Bounding box prediction data:
== Segment start ==

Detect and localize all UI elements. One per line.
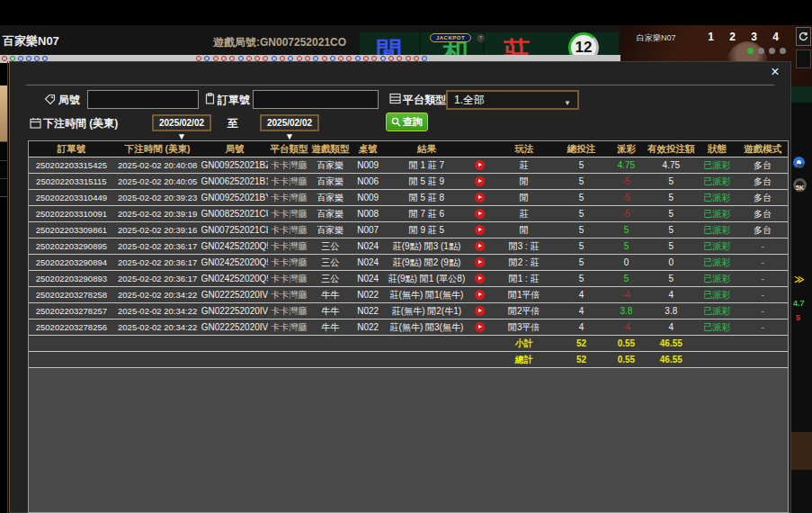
- col-platform: 平台類型: [268, 141, 309, 157]
- replay-button[interactable]: [475, 290, 485, 300]
- replay-button[interactable]: [475, 209, 485, 219]
- cell-method: 閒3 : 莊: [492, 238, 557, 254]
- cell-method: 閒: [492, 222, 557, 238]
- cell-valid: 5: [646, 206, 696, 221]
- cell-play: [468, 271, 492, 286]
- cell-order: 250202203278258: [29, 287, 114, 302]
- cell-table: N024: [351, 238, 385, 254]
- round-input[interactable]: [87, 90, 199, 109]
- cell-order: 250202203310449: [29, 190, 114, 205]
- platform-filter-label: 平台類型: [403, 93, 446, 108]
- table-row: 2502022032908952025-02-02 20:36:17GN0242…: [29, 238, 788, 255]
- cell-time: 2025-02-02 20:40:05: [114, 174, 201, 189]
- collapse-arrows-icon[interactable]: ≫: [794, 274, 805, 285]
- close-icon[interactable]: ×: [767, 64, 783, 80]
- cell-round: GN008252021CU: [201, 206, 269, 221]
- cell-valid: 0: [646, 255, 696, 270]
- replay-button[interactable]: [475, 225, 485, 235]
- replay-button[interactable]: [475, 257, 485, 267]
- side-panel-button[interactable]: [796, 50, 811, 68]
- cell-round: GN022252020IV: [201, 303, 269, 319]
- cell-platform: 卡卡灣廳: [268, 320, 309, 335]
- col-order: 訂單號: [29, 141, 114, 157]
- col-round: 局號: [201, 141, 269, 157]
- platform-select[interactable]: 1.全部 ▼: [446, 90, 579, 110]
- cell-game: 百家樂: [309, 158, 351, 173]
- cell-mode: -: [737, 303, 788, 319]
- cell-time: 2025-02-02 20:39:23: [114, 190, 201, 205]
- cell-method: 閒2平倍: [492, 303, 557, 319]
- cell-valid: 5: [646, 190, 696, 205]
- video-table-label: 白家樂N07: [637, 32, 676, 44]
- cell-game: 三公: [309, 238, 351, 254]
- refresh-icon[interactable]: [796, 27, 811, 46]
- cell-play: [468, 206, 492, 221]
- jackpot-badge: JACKPOT: [430, 33, 471, 42]
- cell-game: 百家樂: [309, 190, 351, 205]
- col-game-type: 遊戲類型: [309, 141, 351, 157]
- cell-table: N007: [351, 222, 385, 238]
- bet-history-table: 訂單號 下注時間 (美東) 局號 平台類型 遊戲類型 桌號 結果 玩法 總投注 …: [28, 140, 789, 513]
- cell-order: 250202203278256: [29, 320, 114, 335]
- cell-game: 百家樂: [309, 206, 351, 221]
- side-value-red: 5: [796, 313, 800, 322]
- game-table-title: 百家樂N07: [3, 33, 59, 50]
- cell-platform: 卡卡灣廳: [268, 238, 309, 254]
- chip-5k[interactable]: 5K: [793, 178, 807, 192]
- cell-round: GN022252020IV: [201, 320, 269, 335]
- cell-order: 250202203290893: [29, 271, 114, 286]
- cell-time: 2025-02-02 20:36:17: [114, 238, 201, 254]
- replay-button[interactable]: [475, 306, 485, 316]
- col-method: 玩法: [492, 141, 557, 157]
- cell-table: N024: [351, 271, 385, 286]
- table-row: 2502022032782582025-02-02 20:34:22GN0222…: [29, 287, 788, 303]
- table-row: 2502022033154252025-02-02 20:40:08GN0092…: [29, 158, 788, 174]
- cell-play: [468, 255, 492, 270]
- bet-time-label: 下注時間 (美東): [43, 116, 118, 131]
- subtotal-valid: 46.55: [646, 336, 696, 351]
- cell-method: 莊: [492, 158, 557, 173]
- cell-time: 2025-02-02 20:34:22: [114, 287, 201, 302]
- cell-payout: 0: [606, 255, 646, 270]
- replay-button[interactable]: [475, 322, 485, 332]
- table-row: 2502022033098612025-02-02 20:39:16GN0072…: [29, 222, 788, 238]
- tag-icon: [44, 93, 56, 104]
- replay-button[interactable]: [475, 274, 485, 284]
- left-panel-border: [7, 61, 8, 513]
- cell-payout: -5: [606, 190, 646, 205]
- cell-mode: 多台: [737, 206, 788, 221]
- search-button[interactable]: 查詢: [386, 112, 428, 131]
- replay-button[interactable]: [475, 160, 485, 170]
- replay-button[interactable]: [475, 193, 485, 202]
- subtotal-payout: 0.55: [606, 336, 646, 351]
- cell-total: 5: [557, 238, 607, 254]
- camera-dots[interactable]: [747, 48, 786, 54]
- cell-result: 莊(9點) 閒3 (1點): [385, 238, 468, 254]
- date-from-select[interactable]: 2025/02/02 ▼: [152, 114, 211, 131]
- table-row: 2502022032908942025-02-02 20:36:17GN0242…: [29, 255, 788, 271]
- replay-button[interactable]: [475, 176, 485, 186]
- help-icon[interactable]: ?: [477, 34, 485, 42]
- chip-20[interactable]: 20: [793, 157, 805, 168]
- cell-platform: 卡卡灣廳: [268, 287, 309, 302]
- cell-valid: 5: [646, 174, 696, 189]
- cell-platform: 卡卡灣廳: [268, 303, 309, 319]
- felt-fragment: [791, 86, 812, 103]
- col-valid-bet: 有效投注額: [646, 141, 696, 157]
- replay-button[interactable]: [475, 241, 485, 251]
- cell-status: 已派彩: [696, 158, 737, 173]
- cell-valid: 4: [646, 320, 696, 335]
- cell-game: 百家樂: [309, 222, 351, 238]
- cell-method: 閒1平倍: [492, 287, 557, 302]
- date-to-select[interactable]: 2025/02/02 ▼: [260, 114, 319, 131]
- cell-mode: -: [737, 255, 788, 270]
- modal-divider: [26, 85, 774, 86]
- cell-time: 2025-02-02 20:39:19: [114, 206, 201, 221]
- cell-platform: 卡卡灣廳: [268, 206, 309, 221]
- cell-total: 5: [557, 190, 607, 205]
- cell-round: GN009252021BZ: [201, 158, 269, 173]
- cell-order: 250202203315115: [29, 174, 114, 189]
- cell-mode: 多台: [737, 222, 788, 238]
- order-input[interactable]: [253, 90, 379, 109]
- camera-numbers[interactable]: 1 2 3 4: [708, 31, 785, 43]
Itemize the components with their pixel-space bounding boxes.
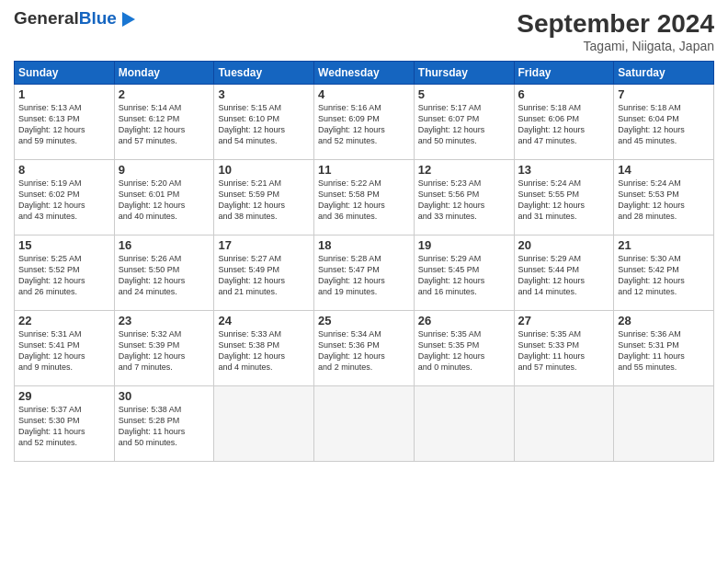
calendar-container: GeneralBlue September 2024 Tagami, Niiga…: [0, 0, 728, 471]
day-number: 29: [18, 389, 110, 403]
day-info: Sunrise: 5:24 AM Sunset: 5:53 PM Dayligh…: [618, 178, 710, 223]
col-tuesday: Tuesday: [214, 62, 314, 85]
table-row: 9Sunrise: 5:20 AM Sunset: 6:01 PM Daylig…: [114, 160, 214, 236]
table-row: 20Sunrise: 5:29 AM Sunset: 5:44 PM Dayli…: [514, 236, 614, 311]
day-info: Sunrise: 5:19 AM Sunset: 6:02 PM Dayligh…: [18, 178, 110, 223]
day-info: Sunrise: 5:24 AM Sunset: 5:55 PM Dayligh…: [518, 178, 610, 223]
col-friday: Friday: [514, 62, 614, 85]
day-info: Sunrise: 5:18 AM Sunset: 6:04 PM Dayligh…: [618, 102, 710, 147]
day-number: 12: [418, 163, 510, 177]
table-row: 7Sunrise: 5:18 AM Sunset: 6:04 PM Daylig…: [614, 85, 714, 160]
calendar-week-row: 1Sunrise: 5:13 AM Sunset: 6:13 PM Daylig…: [15, 85, 714, 160]
calendar-header: GeneralBlue September 2024 Tagami, Niiga…: [14, 9, 714, 53]
day-info: Sunrise: 5:35 AM Sunset: 5:35 PM Dayligh…: [418, 328, 510, 373]
table-row: 4Sunrise: 5:16 AM Sunset: 6:09 PM Daylig…: [314, 85, 415, 160]
day-number: 18: [318, 238, 410, 252]
table-row: 18Sunrise: 5:28 AM Sunset: 5:47 PM Dayli…: [314, 236, 415, 311]
table-row: 2Sunrise: 5:14 AM Sunset: 6:12 PM Daylig…: [114, 85, 214, 160]
col-wednesday: Wednesday: [314, 62, 415, 85]
table-row: [414, 386, 514, 462]
day-info: Sunrise: 5:22 AM Sunset: 5:58 PM Dayligh…: [318, 178, 410, 223]
location: Tagami, Niigata, Japan: [517, 39, 714, 53]
table-row: 11Sunrise: 5:22 AM Sunset: 5:58 PM Dayli…: [314, 160, 415, 236]
day-number: 22: [18, 314, 110, 327]
calendar-week-row: 22Sunrise: 5:31 AM Sunset: 5:41 PM Dayli…: [15, 311, 714, 386]
day-number: 16: [119, 238, 210, 252]
day-number: 4: [318, 87, 410, 101]
day-info: Sunrise: 5:28 AM Sunset: 5:47 PM Dayligh…: [318, 253, 410, 298]
table-row: [614, 386, 714, 462]
table-row: 25Sunrise: 5:34 AM Sunset: 5:36 PM Dayli…: [314, 311, 415, 386]
table-row: 14Sunrise: 5:24 AM Sunset: 5:53 PM Dayli…: [614, 160, 714, 236]
table-row: 27Sunrise: 5:35 AM Sunset: 5:33 PM Dayli…: [514, 311, 614, 386]
day-number: 24: [218, 314, 310, 327]
day-number: 6: [518, 87, 610, 101]
table-row: 19Sunrise: 5:29 AM Sunset: 5:45 PM Dayli…: [414, 236, 514, 311]
day-number: 19: [418, 238, 510, 252]
logo: GeneralBlue: [14, 9, 135, 29]
day-info: Sunrise: 5:25 AM Sunset: 5:52 PM Dayligh…: [18, 253, 110, 298]
day-number: 9: [119, 163, 210, 177]
day-number: 28: [618, 314, 710, 327]
table-row: 10Sunrise: 5:21 AM Sunset: 5:59 PM Dayli…: [214, 160, 314, 236]
table-row: 15Sunrise: 5:25 AM Sunset: 5:52 PM Dayli…: [15, 236, 115, 311]
logo-general: General: [14, 8, 79, 28]
calendar-week-row: 15Sunrise: 5:25 AM Sunset: 5:52 PM Dayli…: [15, 236, 714, 311]
day-info: Sunrise: 5:23 AM Sunset: 5:56 PM Dayligh…: [418, 178, 510, 223]
title-section: September 2024 Tagami, Niigata, Japan: [517, 9, 714, 53]
day-number: 2: [119, 87, 210, 101]
day-info: Sunrise: 5:21 AM Sunset: 5:59 PM Dayligh…: [218, 178, 310, 223]
day-info: Sunrise: 5:15 AM Sunset: 6:10 PM Dayligh…: [218, 102, 310, 147]
table-row: 28Sunrise: 5:36 AM Sunset: 5:31 PM Dayli…: [614, 311, 714, 386]
svg-marker-0: [122, 12, 135, 27]
table-row: 17Sunrise: 5:27 AM Sunset: 5:49 PM Dayli…: [214, 236, 314, 311]
day-info: Sunrise: 5:29 AM Sunset: 5:45 PM Dayligh…: [418, 253, 510, 298]
logo-blue-text: Blue: [79, 8, 117, 28]
day-info: Sunrise: 5:27 AM Sunset: 5:49 PM Dayligh…: [218, 253, 310, 298]
day-number: 3: [218, 87, 310, 101]
day-number: 21: [618, 238, 710, 252]
day-info: Sunrise: 5:36 AM Sunset: 5:31 PM Dayligh…: [618, 328, 710, 373]
day-info: Sunrise: 5:31 AM Sunset: 5:41 PM Dayligh…: [18, 328, 110, 373]
table-row: [314, 386, 415, 462]
day-number: 13: [518, 163, 610, 177]
table-row: [514, 386, 614, 462]
table-row: 12Sunrise: 5:23 AM Sunset: 5:56 PM Dayli…: [414, 160, 514, 236]
day-number: 20: [518, 238, 610, 252]
table-row: 16Sunrise: 5:26 AM Sunset: 5:50 PM Dayli…: [114, 236, 214, 311]
day-info: Sunrise: 5:38 AM Sunset: 5:28 PM Dayligh…: [119, 404, 210, 449]
calendar-table: Sunday Monday Tuesday Wednesday Thursday…: [14, 61, 714, 462]
table-row: 8Sunrise: 5:19 AM Sunset: 6:02 PM Daylig…: [15, 160, 115, 236]
day-number: 15: [18, 238, 110, 252]
header-row: Sunday Monday Tuesday Wednesday Thursday…: [15, 62, 714, 85]
day-number: 27: [518, 314, 610, 327]
day-info: Sunrise: 5:35 AM Sunset: 5:33 PM Dayligh…: [518, 328, 610, 373]
day-number: 25: [318, 314, 410, 327]
table-row: 29Sunrise: 5:37 AM Sunset: 5:30 PM Dayli…: [15, 386, 115, 462]
day-number: 5: [418, 87, 510, 101]
day-info: Sunrise: 5:17 AM Sunset: 6:07 PM Dayligh…: [418, 102, 510, 147]
col-sunday: Sunday: [15, 62, 115, 85]
table-row: 23Sunrise: 5:32 AM Sunset: 5:39 PM Dayli…: [114, 311, 214, 386]
table-row: 21Sunrise: 5:30 AM Sunset: 5:42 PM Dayli…: [614, 236, 714, 311]
day-number: 1: [18, 87, 110, 101]
day-info: Sunrise: 5:37 AM Sunset: 5:30 PM Dayligh…: [18, 404, 110, 449]
day-info: Sunrise: 5:29 AM Sunset: 5:44 PM Dayligh…: [518, 253, 610, 298]
table-row: 30Sunrise: 5:38 AM Sunset: 5:28 PM Dayli…: [114, 386, 214, 462]
day-info: Sunrise: 5:26 AM Sunset: 5:50 PM Dayligh…: [119, 253, 210, 298]
col-thursday: Thursday: [414, 62, 514, 85]
day-number: 8: [18, 163, 110, 177]
table-row: 1Sunrise: 5:13 AM Sunset: 6:13 PM Daylig…: [15, 85, 115, 160]
table-row: 6Sunrise: 5:18 AM Sunset: 6:06 PM Daylig…: [514, 85, 614, 160]
table-row: [214, 386, 314, 462]
day-number: 23: [119, 314, 210, 327]
logo-text: GeneralBlue: [14, 9, 135, 29]
day-info: Sunrise: 5:33 AM Sunset: 5:38 PM Dayligh…: [218, 328, 310, 373]
day-info: Sunrise: 5:34 AM Sunset: 5:36 PM Dayligh…: [318, 328, 410, 373]
day-number: 10: [218, 163, 310, 177]
day-info: Sunrise: 5:16 AM Sunset: 6:09 PM Dayligh…: [318, 102, 410, 147]
table-row: 3Sunrise: 5:15 AM Sunset: 6:10 PM Daylig…: [214, 85, 314, 160]
day-info: Sunrise: 5:18 AM Sunset: 6:06 PM Dayligh…: [518, 102, 610, 147]
day-number: 30: [119, 389, 210, 403]
table-row: 5Sunrise: 5:17 AM Sunset: 6:07 PM Daylig…: [414, 85, 514, 160]
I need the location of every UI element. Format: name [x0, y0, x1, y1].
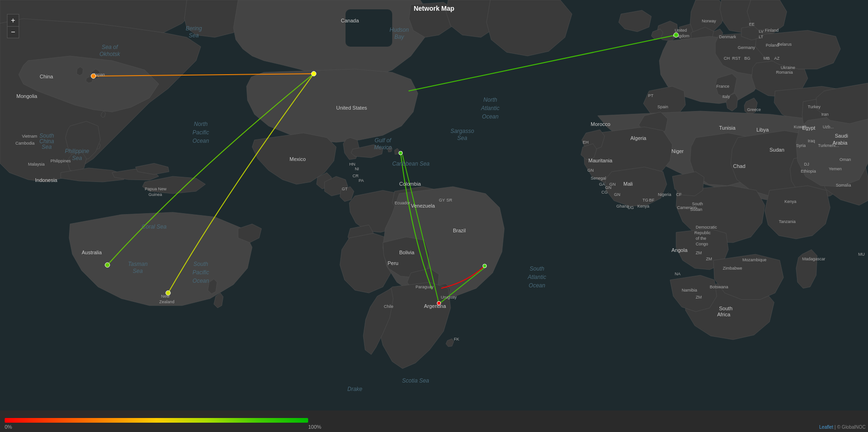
map-container: Network Map + − .land { fill: #3a3a3a; s…: [0, 0, 868, 432]
leaflet-link[interactable]: Leaflet: [819, 425, 833, 430]
svg-point-157: [91, 74, 96, 78]
svg-point-159: [105, 263, 110, 267]
svg-rect-1: [346, 9, 392, 47]
zoom-out-button[interactable]: −: [7, 26, 19, 38]
map-svg: .land { fill: #3a3a3a; stroke: #555; str…: [0, 0, 868, 411]
svg-point-161: [437, 301, 441, 305]
legend-min-label: 0%: [5, 424, 12, 430]
copyright-text: © GlobalNOC: [837, 425, 866, 430]
svg-point-162: [483, 264, 487, 268]
map-title: Network Map: [414, 5, 454, 12]
svg-point-160: [399, 151, 402, 155]
svg-point-156: [674, 33, 678, 37]
legend-bar: [5, 418, 308, 423]
attribution: Leaflet | © GlobalNOC: [819, 425, 866, 430]
svg-point-155: [311, 71, 316, 76]
legend-max-label: 100%: [308, 424, 321, 430]
zoom-controls: + −: [7, 14, 19, 38]
svg-point-158: [166, 291, 170, 295]
zoom-in-button[interactable]: +: [7, 14, 19, 26]
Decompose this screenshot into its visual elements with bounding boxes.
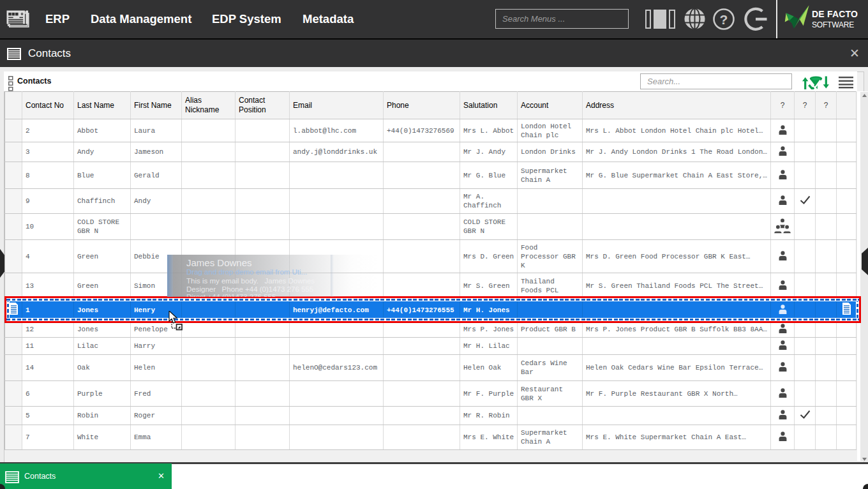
svg-text:?: ? bbox=[720, 12, 728, 27]
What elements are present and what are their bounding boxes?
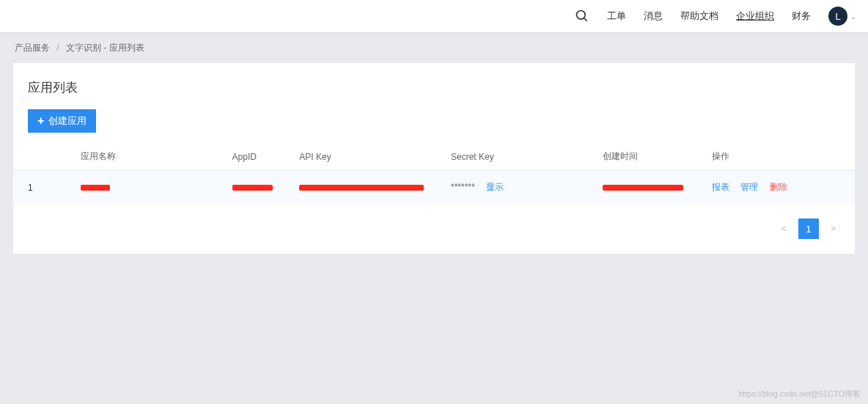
search-icon[interactable] <box>575 9 589 23</box>
avatar: L <box>828 7 847 26</box>
breadcrumb-current: 文字识别 - 应用列表 <box>66 43 144 53</box>
plus-icon: + <box>37 115 44 127</box>
nav-help-doc[interactable]: 帮助文档 <box>680 10 718 23</box>
cell-index: 1 <box>13 171 81 205</box>
topbar: 工单 消息 帮助文档 企业组织 财务 L ⌄ <box>0 0 868 33</box>
page-next[interactable]: > <box>826 221 840 237</box>
delete-link[interactable]: 删除 <box>770 182 787 192</box>
app-table: 应用名称 AppID API Key Secret Key 创建时间 操作 1 … <box>13 143 855 204</box>
page-1[interactable]: 1 <box>798 218 819 239</box>
show-secret-link[interactable]: 显示 <box>486 182 504 192</box>
chevron-down-icon: ⌄ <box>850 12 856 21</box>
breadcrumb: 产品服务 / 文字识别 - 应用列表 <box>0 33 868 63</box>
cell-created <box>603 171 712 205</box>
page-prev[interactable]: < <box>777 221 791 237</box>
redacted-apikey <box>299 185 424 191</box>
th-app-name: 应用名称 <box>81 143 232 171</box>
app-list-card: 应用列表 + 创建应用 应用名称 AppID API Key Secret Ke… <box>13 63 855 254</box>
svg-line-1 <box>584 18 587 21</box>
nav-ticket[interactable]: 工单 <box>607 10 626 23</box>
page-title: 应用列表 <box>13 63 855 109</box>
th-index <box>13 143 81 171</box>
cell-ops: 报表 管理 删除 <box>712 171 855 205</box>
table-row: 1 ******* 显示 报表 管理 删除 <box>13 171 855 205</box>
create-app-label: 创建应用 <box>48 114 87 128</box>
nav-message[interactable]: 消息 <box>644 10 663 23</box>
th-secret-key: Secret Key <box>451 143 603 171</box>
user-menu[interactable]: L ⌄ <box>828 7 856 26</box>
cell-secret-key: ******* 显示 <box>451 171 603 205</box>
th-created: 创建时间 <box>603 143 712 171</box>
th-api-key: API Key <box>299 143 451 171</box>
redacted-appid <box>232 185 273 191</box>
cell-app-id <box>232 171 300 205</box>
svg-point-0 <box>577 11 586 20</box>
cell-api-key <box>299 171 451 205</box>
secret-mask: ******* <box>451 182 475 192</box>
nav-org[interactable]: 企业组织 <box>736 10 774 23</box>
watermark: https://blog.csdn.net@51CTO博客 <box>738 389 861 400</box>
nav-finance[interactable]: 财务 <box>792 10 811 23</box>
th-ops: 操作 <box>712 143 855 171</box>
redacted-created <box>603 185 683 191</box>
cell-app-name <box>81 171 232 205</box>
manage-link[interactable]: 管理 <box>740 182 758 192</box>
pagination: < 1 > <box>13 204 855 254</box>
th-app-id: AppID <box>232 143 300 171</box>
breadcrumb-sep: / <box>56 43 59 53</box>
breadcrumb-root[interactable]: 产品服务 <box>15 43 50 53</box>
report-link[interactable]: 报表 <box>712 182 729 192</box>
redacted-name <box>81 185 110 191</box>
create-app-button[interactable]: + 创建应用 <box>28 109 96 133</box>
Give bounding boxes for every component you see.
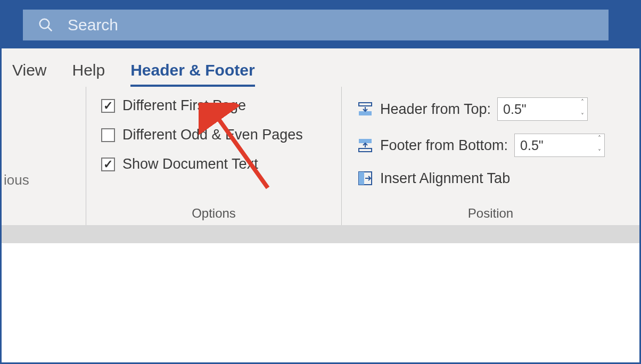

== Segment end ==

§ Description of the task: Only lines of the data holding the word "logo" go in the answer. Please copy each of them.

§ Your solution:
logo: GeneralBlue: [14, 9, 135, 29]
logo-general: General: [14, 8, 79, 28]
logo-blue-text: Blue: [79, 8, 117, 28]
logo-text: GeneralBlue: [14, 9, 135, 29]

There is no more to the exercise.